Now we have the Feed Importer (Jobs XML Feeds) configured and set up and we have a content type created (xml job feed)so we can keep track of things each time we import data from our feed.

But now we're right at the crux of @F.G's question: in the Node Processor Mappings we said we would handle fields with XPath. Now we have to specify exactly what to do with those XPath fields.

We're going to create a new xml job feed node and give it information so that we can manually import this feed. Create the new node either by going to Create Content > xml job feeds, or by going to the list of Feeds Importers, looking at the row for your "Jobs XML Feeds" and clicking on "xml job feed" that's in the "Attached to:" column.

When a "xml job feed" node is created manually (as opposed to being created automatically when a feed is scheduled by cron, etc), you can enter something like the date and time you're running this feed as the title. (You can ignore the body.) Scroll down and you'll see that Feeds has put in a fieldgroup. You'll see your Feed Fetcher (either a HTTP Fetcher or a File Uploader, depending on what you selected). Below that you should see a fieldgroup for XPath Parser Settings (the Parser you selected).

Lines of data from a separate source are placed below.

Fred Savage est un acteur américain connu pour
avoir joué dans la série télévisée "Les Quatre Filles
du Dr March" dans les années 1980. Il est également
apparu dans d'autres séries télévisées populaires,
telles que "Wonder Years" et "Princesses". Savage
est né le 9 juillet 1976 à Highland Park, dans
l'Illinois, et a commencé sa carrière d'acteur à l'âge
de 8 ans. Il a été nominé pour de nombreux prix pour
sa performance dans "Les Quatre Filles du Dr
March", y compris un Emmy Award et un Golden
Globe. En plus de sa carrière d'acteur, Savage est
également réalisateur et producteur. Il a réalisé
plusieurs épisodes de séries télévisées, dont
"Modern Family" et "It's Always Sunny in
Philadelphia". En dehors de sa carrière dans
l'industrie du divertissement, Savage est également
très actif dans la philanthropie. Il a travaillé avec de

When you expand that fieldgroup, you'll see fields for the context and each of the fields that you mapped as an XPath.

Here are the XPath expressions to enter and a note about what's going on with each:

field value to enter what this means
Context //item tells the processor that this is the starting place (the <item> element) for the XPath queries to follow
title title map the value in the <title></title> tags in the feed to the field "title" in a job node
body description map the value in the <description></description> tags in the feed to the field "body" in a job node
url src/@url look for the <src> tag, and map the value of the attribute "url" in the feed to the field "url" in a job node
field_salary salary[@ccy="usd"] (Note that this is the change that I had to make for it to work on my system: I removed the "/") look for the <salary> tag, and if the value of the attribute "ccy" is equal to "usd" then map the value in that<salary></salary> tag in the feed to the field "field_salary" in a job node



Check all of the debug boxes so you can see any messages generated. Save your changes.

Then run Import on your "xml job feed". If all is well, you will import the feed and create two nodes.

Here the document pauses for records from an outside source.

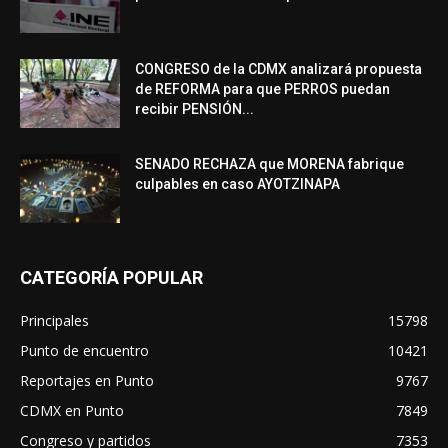
CONGRESO de la CDMX analizará propuesta
de REFORMA para que PERROS puedan
recibir PENSIÓN...
SENADO RECHAZA que MORENA fabrique
culpables en caso AYOTZINAPA
CATEGORÍA POPULAR
Principales
15798
Punto de encuentro
10421
Reportajes en Punto
9767
CDMX en Punto
7849
Congreso y partidos
7353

Yes, this did turn in to quite the document. But I hope it's helpful. Pipe up if you think we should polish this and add it to the documentation.

Anything not clear? Questions? Something not working?

- aenw
(now out of words for the day)

_petja’s picture

Version: 7.x-1.0-beta2 » 7.x-1.x-dev
Component: Code » Documentation

I keep getting this error when importing:
An AJAX HTTP error occurred. HTTP Result Code: 500 Debugging information follows. Path: /batch?id=198&op=do StatusText: Internal Server Error ResponseText:

No matter what I try.

Any ideas?

dafreak’s picture

Version: 7.x-1.x-dev » 7.x-1.0-beta2
Component: Documentation » Code

When I try to use XPath HTML Parser or XPath XML parser and I go to XPath parser settings, there are no settings options. Something is missing here.

dafreak

aenw’s picture

Title: Does this work in Drupal 7?? » Does this tutorial work in Drupal 7??

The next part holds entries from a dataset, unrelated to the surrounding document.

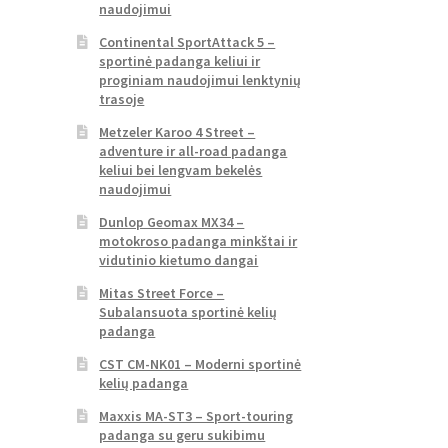
naudojimui
Continental SportAttack 5 –
sportinė padanga keliui ir
proginiam naudojimui lenktynių
trasoje
Metzeler Karoo 4 Street –
adventure ir all-road padanga
keliui bei lengvam bekelės
naudojimui
Dunlop Geomax MX34 –
motokroso padanga minkštai ir
vidutinio kietumo dangai
Mitas Street Force –
Subalansuota sportinė kelių
padanga
CST CM-NK01 – Moderni sportinė
kelių padanga
Maxxis MA-ST3 – Sport-touring
padanga su geru sukibimu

#4 @_petja: You should probably file a new issue. (And perhaps provide some specific information about your configuration: what version of java, what browser, etc.)

#5 @dafreak: This issue is really about the example tutorial. If something is broken with the project code, then you'll probably want to file a new issue. And then in your new issue you can set the component to 'Code' and the version to the specific version you have; this issue is about the documentation.

But first I'll try to help you figure out what's going on.
What are the versions you're running for: Drupal, Feeds, and Feeds XPath Parser?
And at what step in the tutorial do you run into a problem?

twistor’s picture

Issue summary: View changes
Status: Active » Closed (fixed)

Closing out old issues. If you're still having this problem, feel free to re-open it.